[Dataset entries]
——
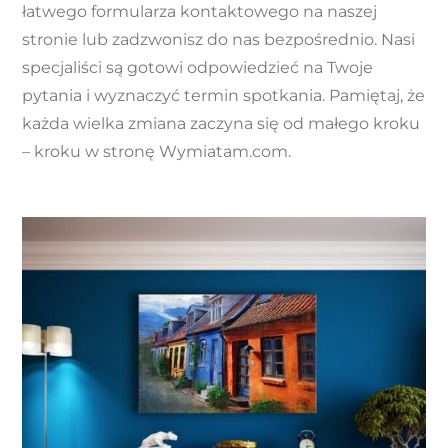
łatwego formularza kontaktowego na naszej
stronie lub zadzwonisz do nas bezpośrednio. Nasi
specjaliści są gotowi odpowiedzieć na Twoje
pytania i wyznaczyć termin spotkania. Pamiętaj, że
każda wielka zmiana zaczyna się od małego kroku
– kroku w stronę Wymiatam.com.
——
EXERCISE OBJECTIVE: Taking the line containing "specjaliści są gotowi odpowiedzieć na Twoje" as the first, please return it and every line after it through the end of the entries, exactly and only those.

RESPONSE TO THE EXERCISE:
specjaliści są gotowi odpowiedzieć na Twoje
pytania i wyznaczyć termin spotkania. Pamiętaj, że
każda wielka zmiana zaczyna się od małego kroku
– kroku w stronę Wymiatam.com.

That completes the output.